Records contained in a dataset
_ _ _ _ _ _ _
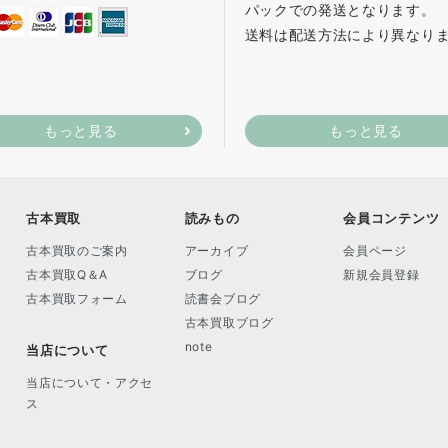
パックでの発送となります。
送料は配送方法により異なり
もっと見る
もっと見る
古本買取
読みもの
会員コンテンツ
古本買取のご案内
アーカイブ
会員ページ
古本買取Q＆A
ブログ
新規会員登録
古本買取フォーム
読書会ブログ
古本買取ブログ
note
当店について
当店について・アクセ
ス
_ _ _ _ _ _ _
Without the pictures, reproduce the entries exactly.

パックでの発送となります。
送料は配送方法により異なり
もっと見る
もっと見る
古本買取
読みもの
会員コンテンツ
古本買取のご案内
アーカイブ
会員ページ
古本買取Q＆A
ブログ
新規会員登録
古本買取フォーム
読書会ブログ
古本買取ブログ
note
当店について
当店について・アクセ
ス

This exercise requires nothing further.